# Task:
Could you say how many lines in the records include "online"? Please give the number by itself.
===== Dataset =====
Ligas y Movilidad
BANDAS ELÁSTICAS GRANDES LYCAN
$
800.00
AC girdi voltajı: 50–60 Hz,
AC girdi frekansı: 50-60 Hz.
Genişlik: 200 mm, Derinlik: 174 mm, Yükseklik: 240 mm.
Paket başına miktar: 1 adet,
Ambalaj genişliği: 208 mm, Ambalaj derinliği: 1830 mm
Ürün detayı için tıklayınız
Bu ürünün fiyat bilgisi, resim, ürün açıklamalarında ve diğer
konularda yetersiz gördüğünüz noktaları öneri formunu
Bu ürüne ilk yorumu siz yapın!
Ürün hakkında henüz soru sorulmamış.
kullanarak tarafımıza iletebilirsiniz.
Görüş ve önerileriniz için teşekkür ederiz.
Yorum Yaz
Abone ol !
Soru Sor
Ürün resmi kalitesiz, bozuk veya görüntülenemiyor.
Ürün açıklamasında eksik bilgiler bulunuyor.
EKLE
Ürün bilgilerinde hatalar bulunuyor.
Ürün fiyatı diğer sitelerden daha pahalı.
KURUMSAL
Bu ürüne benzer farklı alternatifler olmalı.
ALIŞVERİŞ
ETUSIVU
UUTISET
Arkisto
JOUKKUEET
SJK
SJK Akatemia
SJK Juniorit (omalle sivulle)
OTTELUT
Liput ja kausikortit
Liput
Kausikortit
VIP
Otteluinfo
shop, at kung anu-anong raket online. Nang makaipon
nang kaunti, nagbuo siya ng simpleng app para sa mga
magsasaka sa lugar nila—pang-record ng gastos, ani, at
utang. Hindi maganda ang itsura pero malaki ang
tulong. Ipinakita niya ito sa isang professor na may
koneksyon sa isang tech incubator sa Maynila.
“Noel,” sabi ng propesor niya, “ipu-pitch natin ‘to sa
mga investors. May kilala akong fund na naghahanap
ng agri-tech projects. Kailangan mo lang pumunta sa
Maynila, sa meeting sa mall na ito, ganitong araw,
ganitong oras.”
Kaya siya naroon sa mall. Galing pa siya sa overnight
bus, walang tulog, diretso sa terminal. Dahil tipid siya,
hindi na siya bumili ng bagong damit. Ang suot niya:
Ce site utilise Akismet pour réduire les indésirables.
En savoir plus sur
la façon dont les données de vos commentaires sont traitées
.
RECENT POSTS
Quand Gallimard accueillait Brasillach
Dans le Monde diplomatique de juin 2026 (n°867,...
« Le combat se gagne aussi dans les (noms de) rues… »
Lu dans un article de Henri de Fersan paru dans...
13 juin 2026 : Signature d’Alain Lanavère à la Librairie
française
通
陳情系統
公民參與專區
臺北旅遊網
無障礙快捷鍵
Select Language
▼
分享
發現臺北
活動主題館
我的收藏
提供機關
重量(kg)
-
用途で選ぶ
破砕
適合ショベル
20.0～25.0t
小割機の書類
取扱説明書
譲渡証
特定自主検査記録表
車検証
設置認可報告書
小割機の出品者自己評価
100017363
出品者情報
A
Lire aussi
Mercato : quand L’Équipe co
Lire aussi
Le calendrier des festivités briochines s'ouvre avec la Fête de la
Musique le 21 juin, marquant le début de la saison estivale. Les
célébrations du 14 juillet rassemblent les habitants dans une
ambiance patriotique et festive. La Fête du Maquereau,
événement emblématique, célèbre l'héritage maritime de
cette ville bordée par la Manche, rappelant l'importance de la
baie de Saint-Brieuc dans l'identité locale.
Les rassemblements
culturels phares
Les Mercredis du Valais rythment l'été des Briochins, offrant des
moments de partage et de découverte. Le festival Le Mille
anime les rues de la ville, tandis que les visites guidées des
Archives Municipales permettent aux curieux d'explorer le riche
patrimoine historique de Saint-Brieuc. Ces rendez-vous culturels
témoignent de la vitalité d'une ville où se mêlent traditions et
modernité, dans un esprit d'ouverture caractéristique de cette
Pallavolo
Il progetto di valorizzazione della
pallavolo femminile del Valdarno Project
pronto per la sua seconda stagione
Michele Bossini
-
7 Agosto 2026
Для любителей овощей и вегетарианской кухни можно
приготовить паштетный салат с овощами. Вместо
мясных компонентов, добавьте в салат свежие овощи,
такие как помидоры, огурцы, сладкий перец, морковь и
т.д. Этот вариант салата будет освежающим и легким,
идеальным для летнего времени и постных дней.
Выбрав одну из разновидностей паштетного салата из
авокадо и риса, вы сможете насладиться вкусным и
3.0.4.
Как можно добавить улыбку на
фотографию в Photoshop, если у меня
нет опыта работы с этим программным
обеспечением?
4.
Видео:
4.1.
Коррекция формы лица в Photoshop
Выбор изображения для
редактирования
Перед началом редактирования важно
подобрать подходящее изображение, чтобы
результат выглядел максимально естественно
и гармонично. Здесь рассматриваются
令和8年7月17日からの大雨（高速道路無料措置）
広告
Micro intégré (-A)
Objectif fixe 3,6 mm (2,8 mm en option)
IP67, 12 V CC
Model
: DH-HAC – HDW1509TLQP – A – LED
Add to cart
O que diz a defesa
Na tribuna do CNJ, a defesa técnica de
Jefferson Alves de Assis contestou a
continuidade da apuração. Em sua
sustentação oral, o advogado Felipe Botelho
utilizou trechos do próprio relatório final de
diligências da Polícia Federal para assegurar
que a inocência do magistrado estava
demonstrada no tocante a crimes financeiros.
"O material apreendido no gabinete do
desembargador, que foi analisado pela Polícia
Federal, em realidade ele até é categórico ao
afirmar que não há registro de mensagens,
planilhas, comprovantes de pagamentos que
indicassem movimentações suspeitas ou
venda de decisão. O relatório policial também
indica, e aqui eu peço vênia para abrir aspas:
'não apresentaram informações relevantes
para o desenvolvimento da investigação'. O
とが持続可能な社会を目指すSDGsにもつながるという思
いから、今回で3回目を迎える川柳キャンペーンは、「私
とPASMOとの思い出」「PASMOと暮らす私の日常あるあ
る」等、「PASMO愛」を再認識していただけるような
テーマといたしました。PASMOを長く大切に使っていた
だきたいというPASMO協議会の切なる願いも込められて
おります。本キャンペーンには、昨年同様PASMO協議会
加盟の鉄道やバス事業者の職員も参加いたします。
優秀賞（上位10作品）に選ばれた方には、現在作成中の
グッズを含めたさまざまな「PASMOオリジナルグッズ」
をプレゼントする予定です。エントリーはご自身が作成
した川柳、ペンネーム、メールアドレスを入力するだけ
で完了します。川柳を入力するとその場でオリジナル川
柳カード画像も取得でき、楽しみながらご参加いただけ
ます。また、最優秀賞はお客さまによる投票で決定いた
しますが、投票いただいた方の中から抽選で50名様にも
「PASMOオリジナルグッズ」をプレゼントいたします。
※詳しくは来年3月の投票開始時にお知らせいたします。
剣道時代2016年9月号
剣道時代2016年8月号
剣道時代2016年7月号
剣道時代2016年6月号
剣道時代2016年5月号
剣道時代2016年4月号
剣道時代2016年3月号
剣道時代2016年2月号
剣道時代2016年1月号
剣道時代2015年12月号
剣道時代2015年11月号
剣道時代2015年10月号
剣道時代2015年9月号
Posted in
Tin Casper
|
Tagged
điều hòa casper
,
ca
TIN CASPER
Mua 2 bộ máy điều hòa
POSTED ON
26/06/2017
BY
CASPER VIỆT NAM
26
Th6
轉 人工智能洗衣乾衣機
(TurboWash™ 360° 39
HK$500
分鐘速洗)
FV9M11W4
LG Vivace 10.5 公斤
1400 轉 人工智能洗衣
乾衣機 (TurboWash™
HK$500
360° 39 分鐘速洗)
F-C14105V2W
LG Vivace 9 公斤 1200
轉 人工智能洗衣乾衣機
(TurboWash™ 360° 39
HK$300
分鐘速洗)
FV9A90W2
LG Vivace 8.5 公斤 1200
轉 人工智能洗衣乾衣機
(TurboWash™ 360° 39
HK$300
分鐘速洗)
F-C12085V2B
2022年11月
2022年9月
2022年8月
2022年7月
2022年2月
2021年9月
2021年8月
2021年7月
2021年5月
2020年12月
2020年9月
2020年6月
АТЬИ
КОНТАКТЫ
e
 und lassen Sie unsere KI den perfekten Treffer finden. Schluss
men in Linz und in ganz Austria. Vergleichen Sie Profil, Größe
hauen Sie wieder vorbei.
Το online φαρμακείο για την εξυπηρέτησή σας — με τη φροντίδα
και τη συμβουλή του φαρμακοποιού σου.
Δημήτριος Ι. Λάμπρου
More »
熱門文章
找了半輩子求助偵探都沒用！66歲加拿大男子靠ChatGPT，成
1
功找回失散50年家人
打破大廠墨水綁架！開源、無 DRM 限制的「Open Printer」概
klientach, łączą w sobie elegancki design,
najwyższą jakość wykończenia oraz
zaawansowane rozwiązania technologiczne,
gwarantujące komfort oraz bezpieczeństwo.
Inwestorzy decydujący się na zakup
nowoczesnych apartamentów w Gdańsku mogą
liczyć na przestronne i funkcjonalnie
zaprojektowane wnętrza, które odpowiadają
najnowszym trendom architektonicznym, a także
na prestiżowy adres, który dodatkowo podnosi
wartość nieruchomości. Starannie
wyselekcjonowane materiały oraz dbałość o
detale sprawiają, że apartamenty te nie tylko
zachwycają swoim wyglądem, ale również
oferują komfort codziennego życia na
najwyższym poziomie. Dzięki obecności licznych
=====
# Exercise solution:
2